Murphy hopes Imprint’s edge will be sleek software built on top of its own underwriting and ledgering systems that he said can approve more customers as cardholders and better customize the rewards they receive. Imprint is able to extend smaller credit lines than banks, Murphy said, then gradually raise the limit after observing a customer’s payment behavior. And because it is also not subject to the same regulatory capital requirements as banks, Murphy argued, the startup can deploy more of its money faster.
Imprint pockets revenue from net interest income on the card balances and processing fees, sharing a cut with bank partner, issuer First Electronic Bank and card networks like Visa and Mastercard. It also covers the cost of rewards for their brand partners.
Since its first customer went live in May 2022, Imprint has reached $20 million in GAAP revenue, a figure that includes fees paid out to its bank partner and card networks. While not profitable, the company maintains low costs, Murphy said, with Imprint still holding most of the funding from its $38 million Series A in 2021 led by Kleiner Perkins with participation from Affirm and Stripe.
Launched after months of tinkering during the pandemic’s early months in 2020, Imprint initially targeted direct-to-consumer companies like beauty brand Glossier or luggage retailer Away but struggled to find product-market fit, a source told Forbes and Murphy confirmed. Imprint hit its stride months later when it shifted focus to regional brands like H-E-B and Westgate Resorts that had flown under the radar of the big banks. Holiday Inn Club Vacations chose Imprint because it was user-friendly and adaptable, chief financial officer Sonya Dixon wrote Forbes in a statement.
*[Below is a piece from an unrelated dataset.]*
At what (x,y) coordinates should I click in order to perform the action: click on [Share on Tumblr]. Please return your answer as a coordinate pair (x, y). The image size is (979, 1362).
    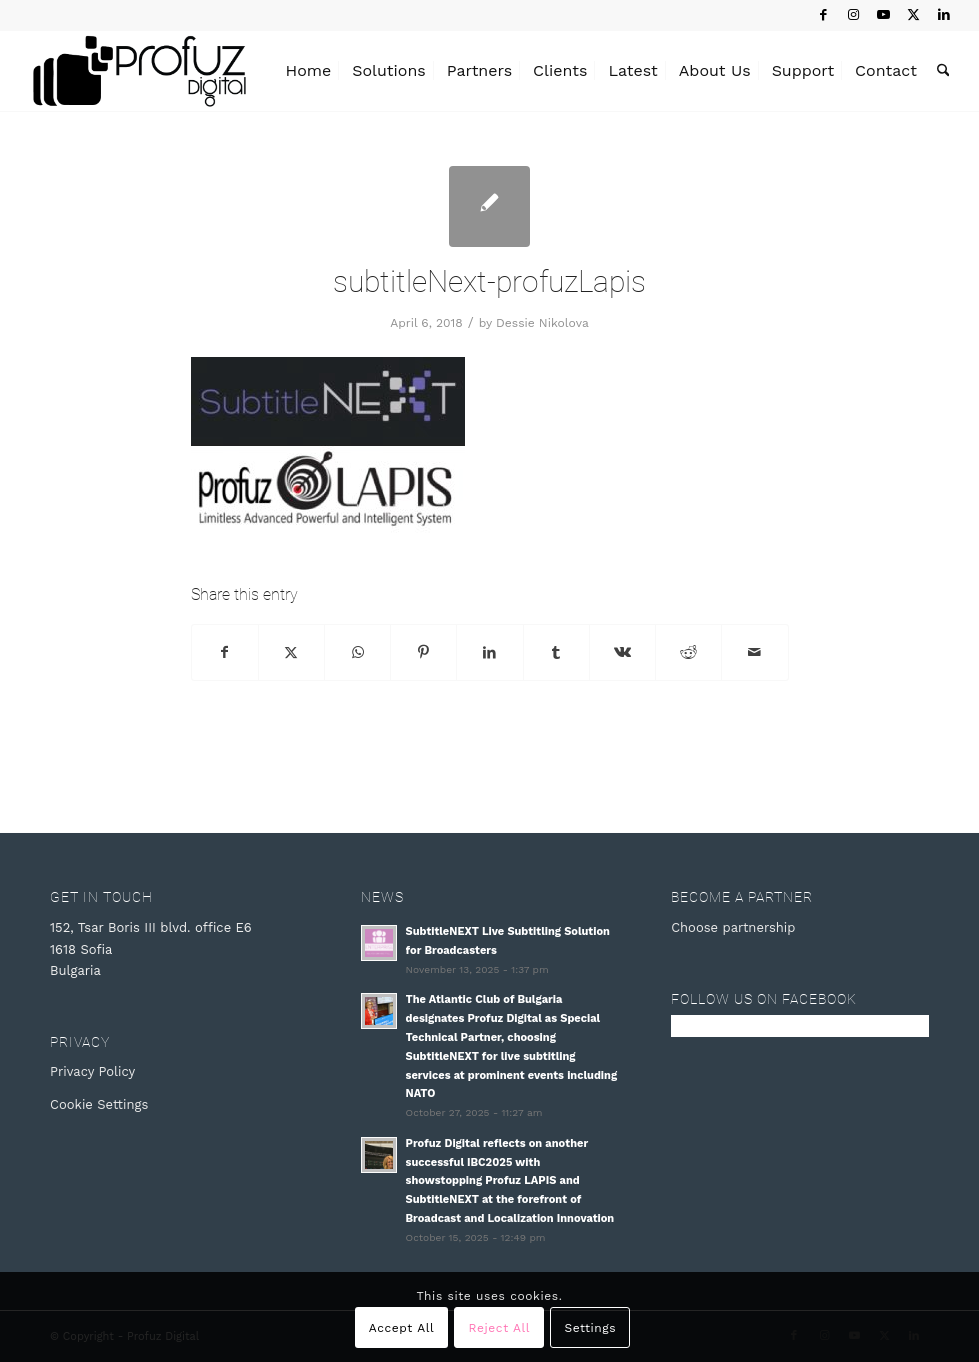
    Looking at the image, I should click on (556, 652).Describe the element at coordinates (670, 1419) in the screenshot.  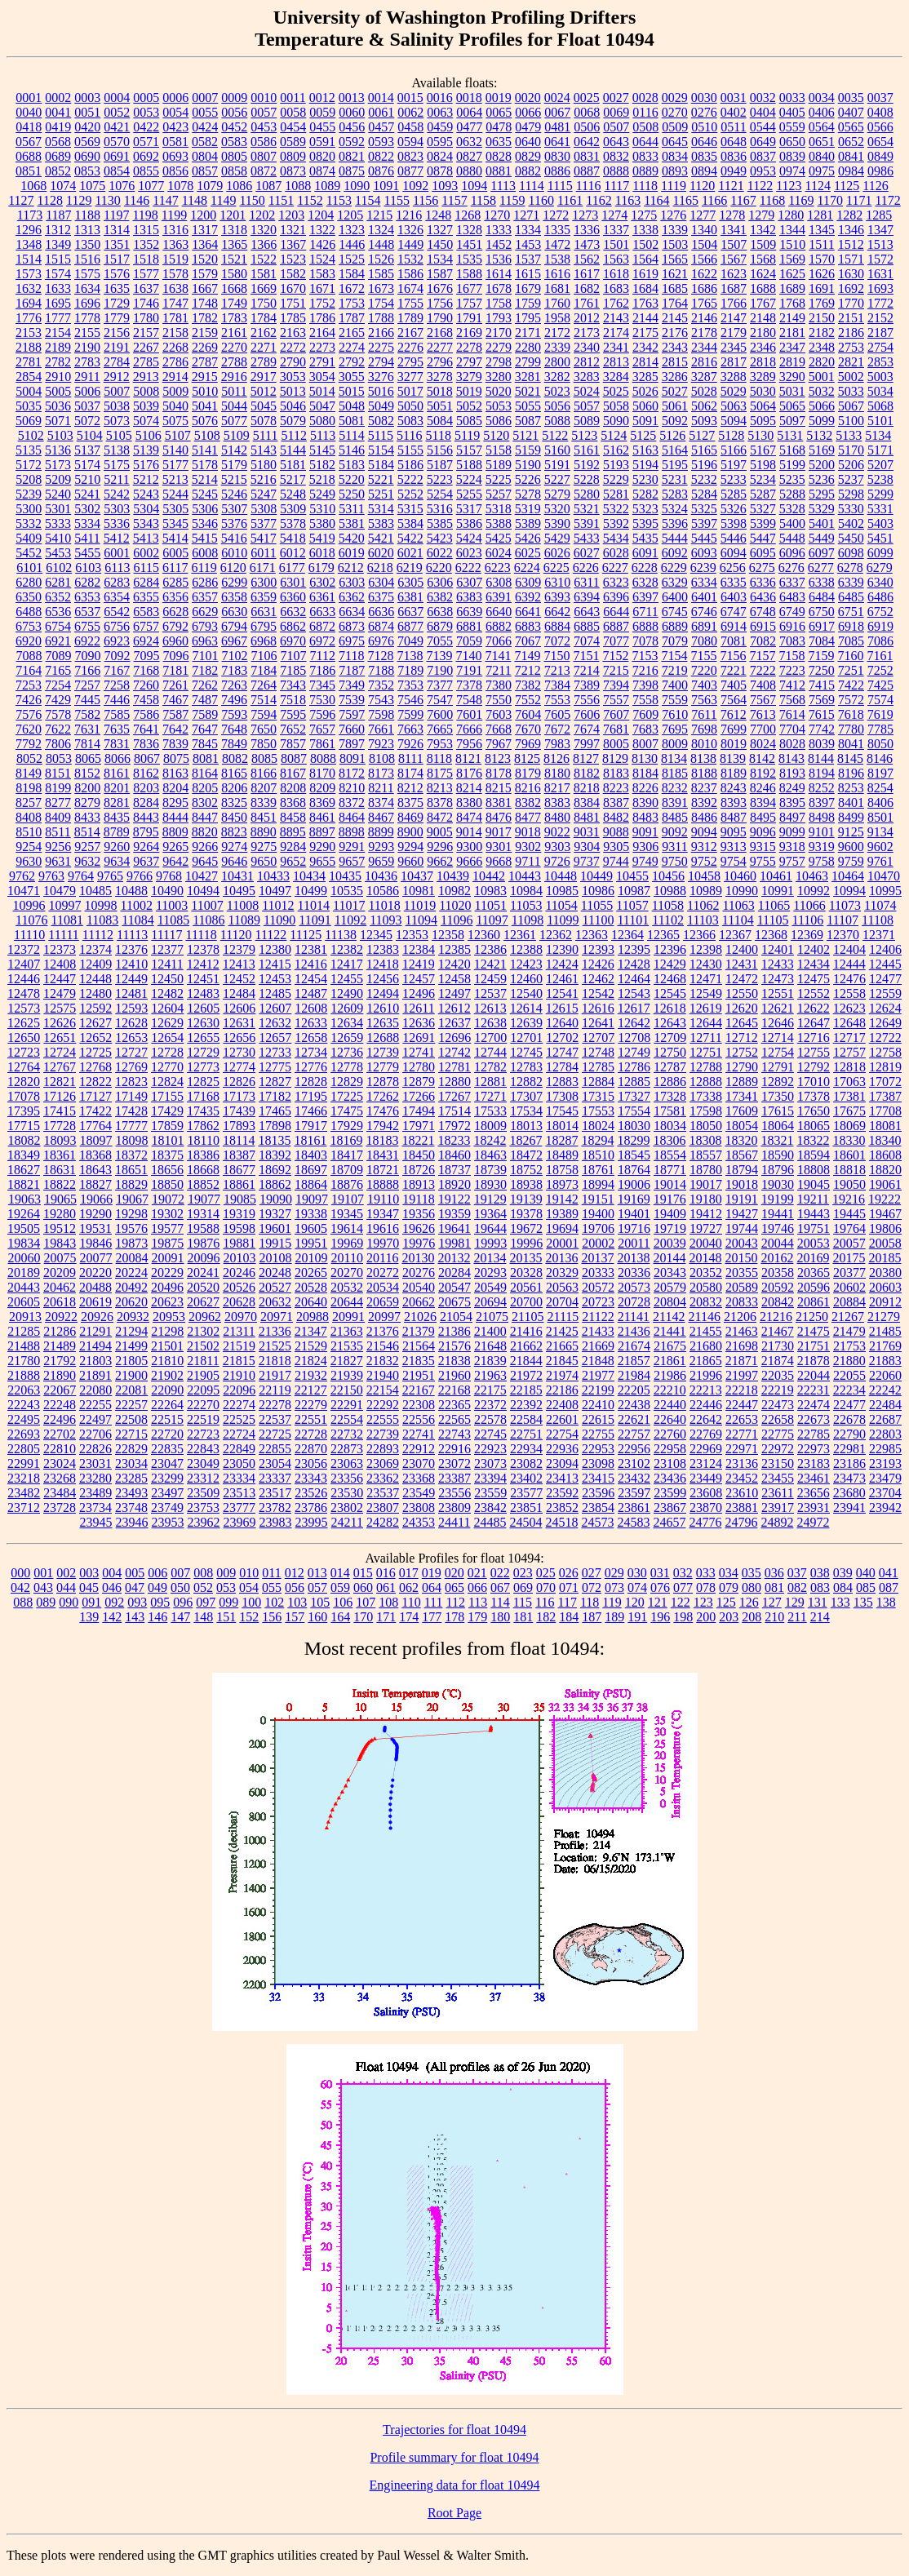
I see `22640` at that location.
The hospitality business was able to launch a new credit card within three months, she added.
More recently, Imprint has gone head to head with the banks for increasingly marquee customers. There are growing pains: Imprint lost one opportunity, Murphy said, when the potential customer’s representatives were unimpressed by a visit to its previous office on the second-floor of a building in Chinatown. Imprint is opening a shiny new headquarters in New York’s financial district, in part to serve as a showroom, in upcoming weeks, to help prevent future embarrassment.
“It’s about showing better in terms of looking like a big bank, now that we have continued to graduate out of startup land,” a rueful Murphy explained.
Of course, those banks won’t give up ground to Imprint easily; they can offer longer track records and scale, and in some cases might have already established banking relationships with a prospective customer outside of co-branded cards. Unlike those competitors that have access to cheap funding sources in the form of deposits, fintechs like Imprint or Cardless rely on more expensive credit warehouses to fund the lending happening over their cards.
If Imprint fulfills its mission, consumers might even be able to better take advantage of offers from Imprint’s partner brands, even if they aren’t cardholders of that particular brand, Murphy said. A high-end soap shop, for example, might not make sense as a co-branded credit card for all but the most loyal customers; it could still offer a flash sale to other Imprint cardholders nearby, Murphy speculated.
The core business, however, remains Imprint’s cards, which currently show a customer’s branding on the front, with Imprint’s infinity logo on the back. The startup’s success also depends in part on making such cards a prized possession — or, as one investor noted, at least not a source of embarrassment. “They want to design cards and pick great brands to partner with where if somebody was on a date, they wouldn’t be embarrassed to spend with that card,” said Nick Huber, who led the Series B on behalf of Ribbit Capital.
At Imprint, Murphy didn’t disagree — but he stressed it’s about cash over cool. “The reason we exist is because we want to put better rewards in your pocket,” he said.